FLASH INFO – Les travaux de raccordement du Fontanil-Cornillon et de Saint-Egrève à la nappe phréatique du Drac sont sur le point de s’achever. Désormais, les habitants de ces deux villes pourront consommer une eau de meilleure qualité et moins sujette aux pénuries en cas de sécheresse.
À la fin de l’automne 2024, Saint-Egrève et Le Fontanil-Cornillon bénéficieront d’une eau du robinet de « meilleure qualité », explique Grenoble Alpes Métropole. En effet, les travaux de raccordement des deux communes à la nappe phréatique du Drac s’achèveront. Comme 85 % des habitants de la Métropole, les Saint-Egrévois et Fontanilois pourront alors consommer une eau sans traitement chimique et sans risque de pénurie en cas de sécheresse.
Jusqu’à présent, ils buvaient l’eau venant de sources du massif de la Chartreuse : la Bréduire et le Rif Tronchard.

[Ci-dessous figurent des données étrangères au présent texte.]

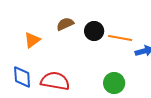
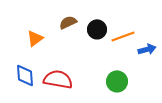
orange line: (120, 38) -> (123, 36), turned -30

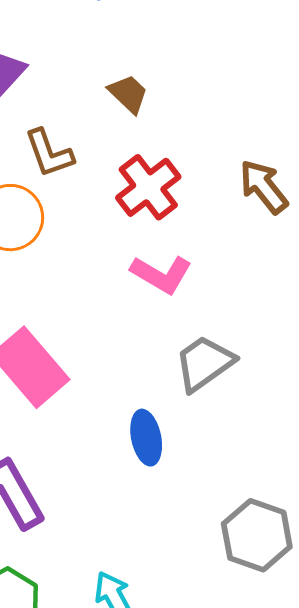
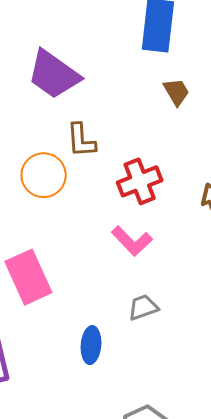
brown trapezoid: (128, 94) -> (176, 92), moved
gray trapezoid: (204, 363) -> (143, 307), size x0.7

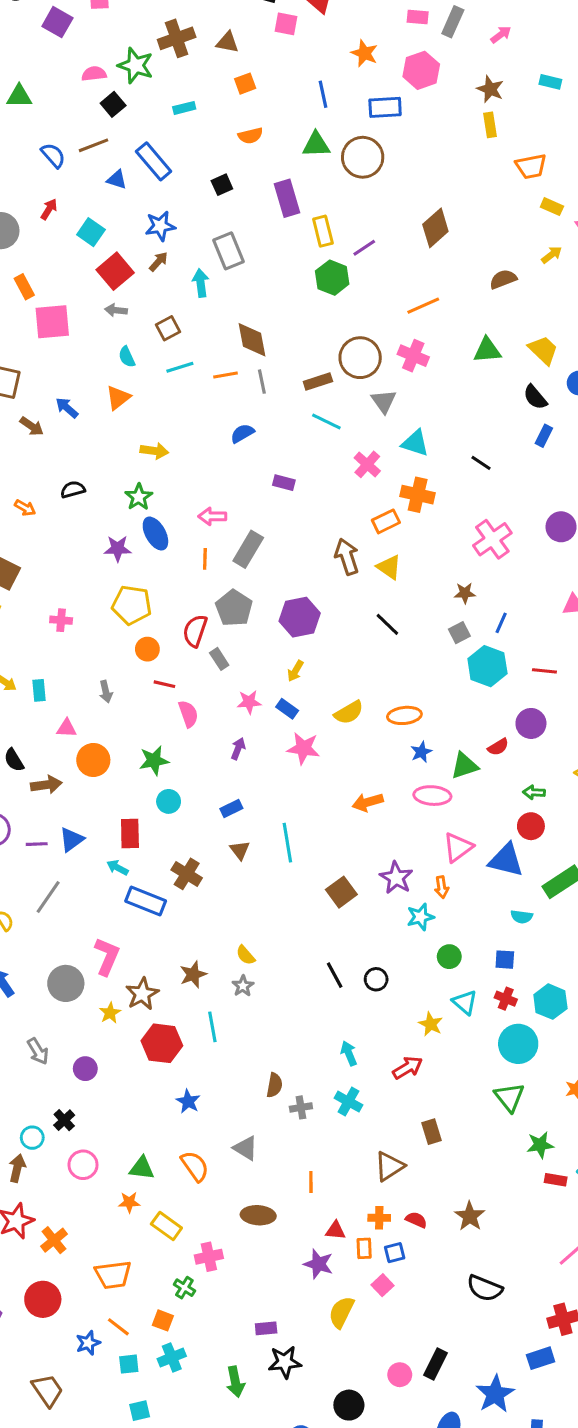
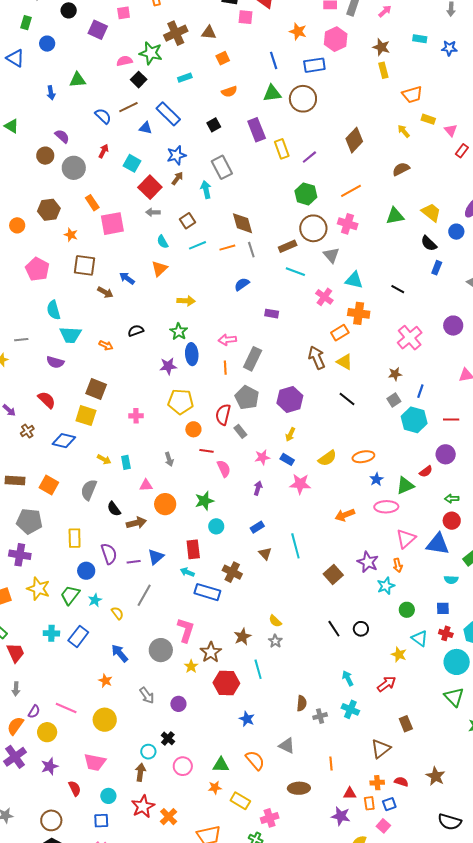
yellow arrow: (552, 255) -> (404, 131), moved, turned -88
green hexagon: (332, 278) -> (306, 194), moved
blue ellipse: (155, 534) -> (192, 354), turned 30

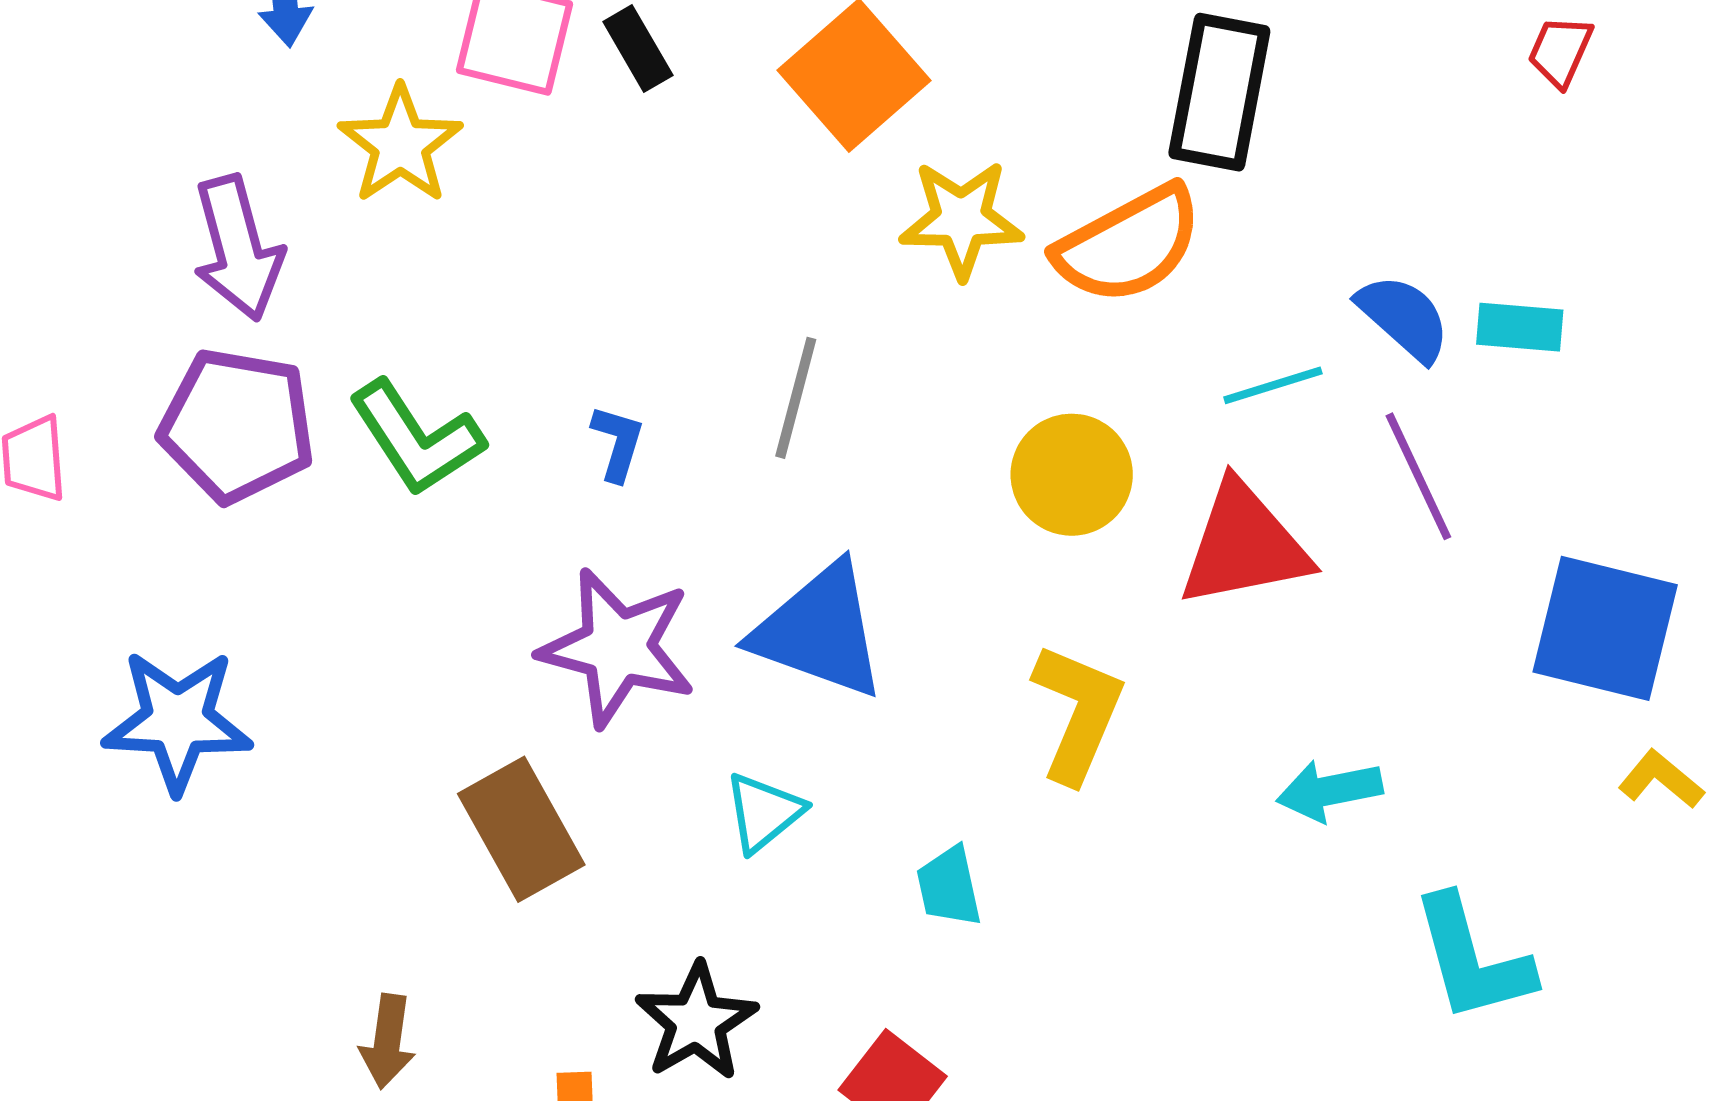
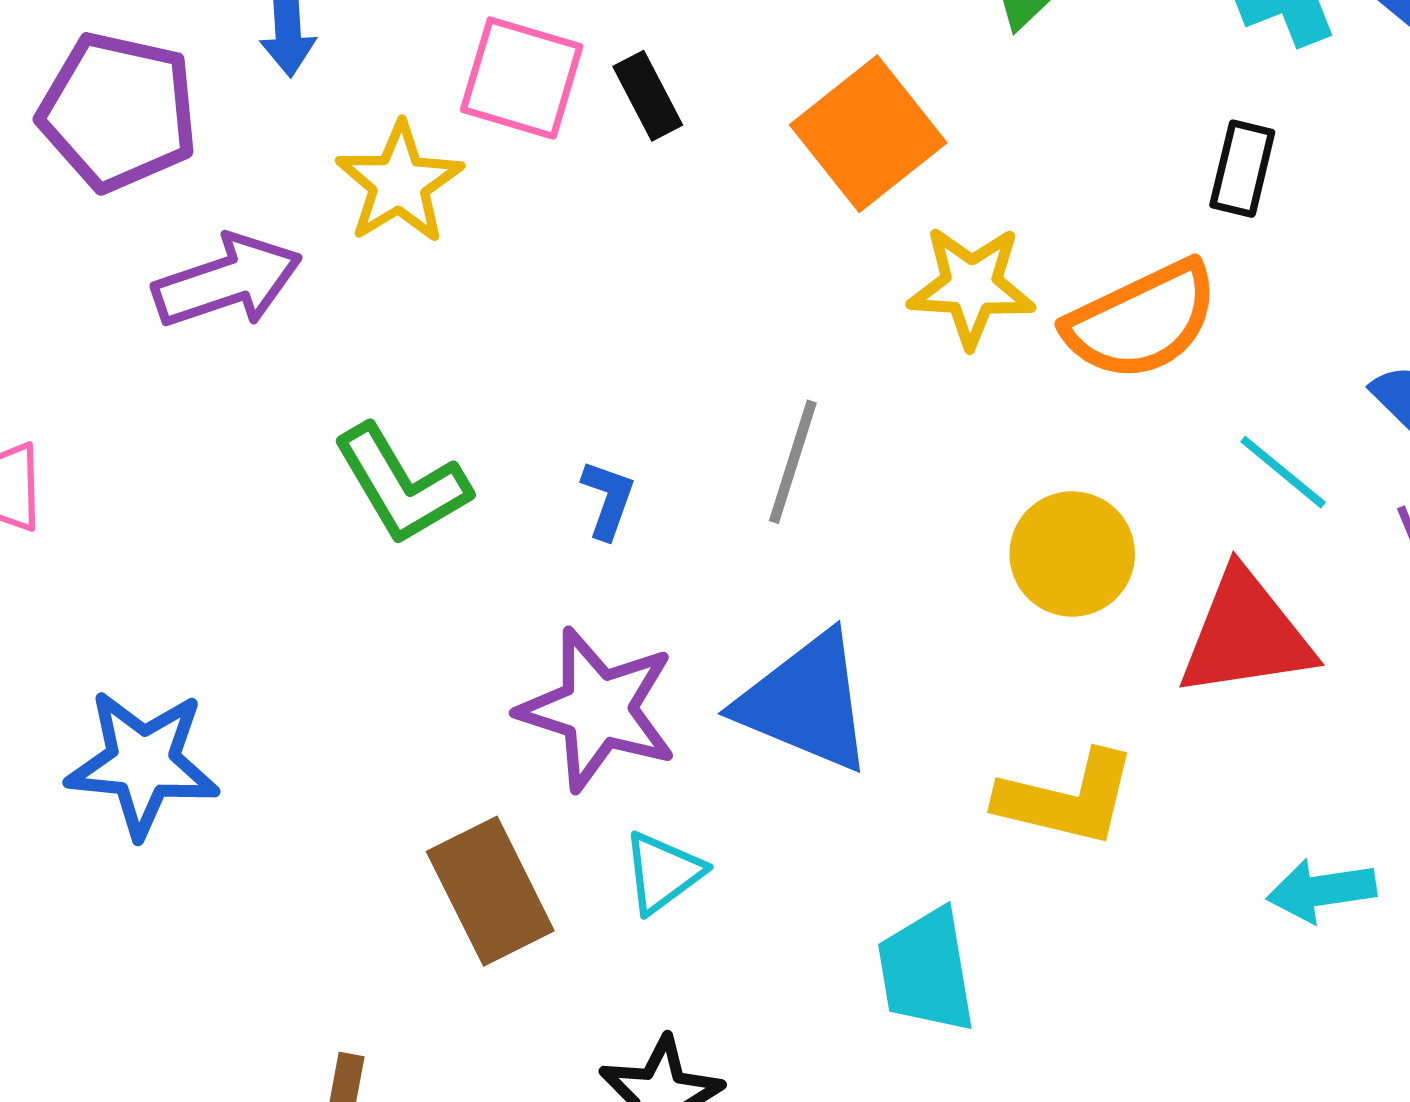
black rectangle: (1219, 92) -> (1242, 169), size x0.6
purple arrow: (238, 248) -> (227, 281), turned -96
cyan line: (1273, 385) -> (1283, 472), turned 54
purple pentagon: (237, 426) -> (118, 112), moved
yellow L-shape: (1078, 713) -> (1067, 799), turned 78
cyan triangle: (764, 812) -> (663, 873), moved
cyan trapezoid: (949, 887) -> (926, 971), size x1.5

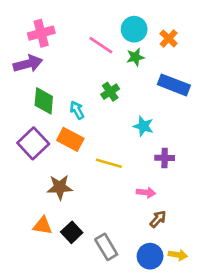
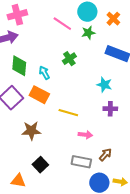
cyan star: (143, 126) -> (104, 85), moved
pink arrow: (146, 192) -> (85, 135), moved
orange triangle: (42, 226) -> (18, 181), moved
gray rectangle: (106, 247) -> (81, 162), moved, turned -48

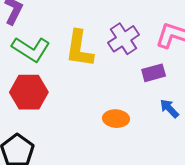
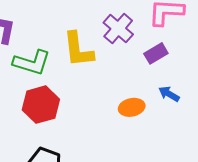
blue arrow: (169, 109) -> (169, 94), moved

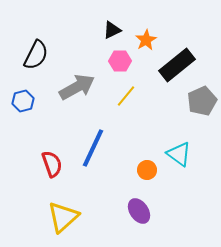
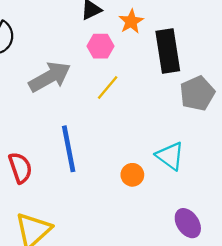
black rectangle: (177, 65) -> (168, 51), turned -60
blue line: (93, 148) -> (69, 149), turned -36
purple ellipse: (139, 211) -> (188, 223), moved

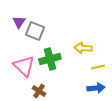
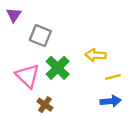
purple triangle: (19, 22) -> (14, 15), moved
green cross: (50, 59) -> (58, 68), turned -30

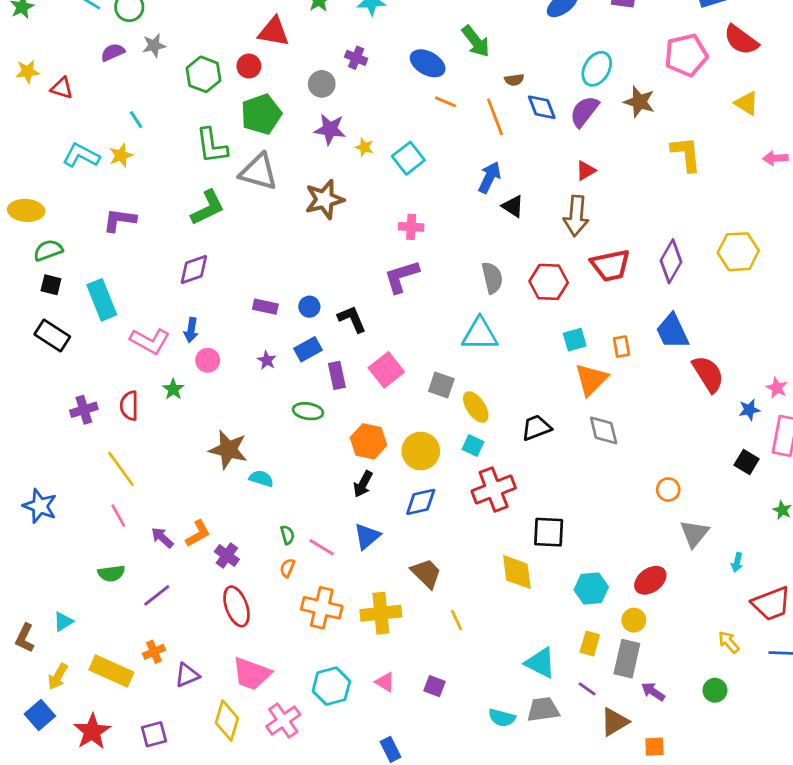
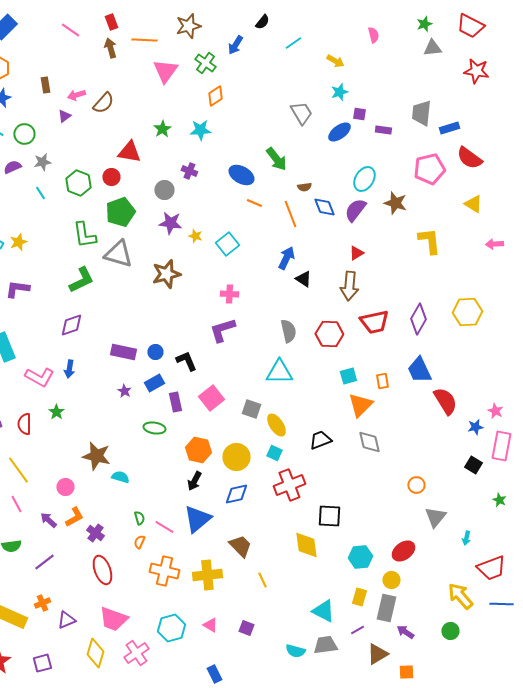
cyan line: (136, 120) -> (40, 193), moved
purple rectangle: (265, 307) -> (123, 352), size x1.4
pink circle: (208, 360) -> (65, 487), moved
blue triangle: (367, 536) -> (197, 519), size x1.4
yellow arrow: (729, 642) -> (460, 596), size x1.6
purple line: (587, 689) -> (357, 630), turned -64

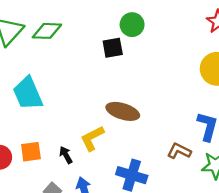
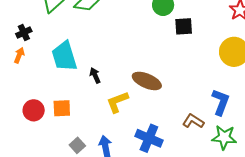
black square: (113, 48) -> (184, 26), moved
black arrow: (66, 155) -> (95, 75), moved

Dans le cas de Saint-Egrève, le puits des Mails, un forage situé dans le quartier de la Monta, complétait l’offre. Grenoble Alpes Métropole conservera toutefois ces sources en cas de pénurie du Drac.
Des travaux d’envergure initiés en avril 2021
Concrètement, les travaux initiés en avril 2021 visent à restructurer les réseaux d’adduction et de distribution pour sécuriser l’approvisionnement en eau potable. C’est pourquoi une nouvelle station de pompage a été créée au pied des falaises de Rochepleine, à Saint-Egrève. En 2025, la Métro prévoit en outre un nouveau réservoir de 2 500 m3 à la Monta pour augmenter les capacités de stockage d’eau potable du site, en lieu et place du réservoir actuel de 500 m3.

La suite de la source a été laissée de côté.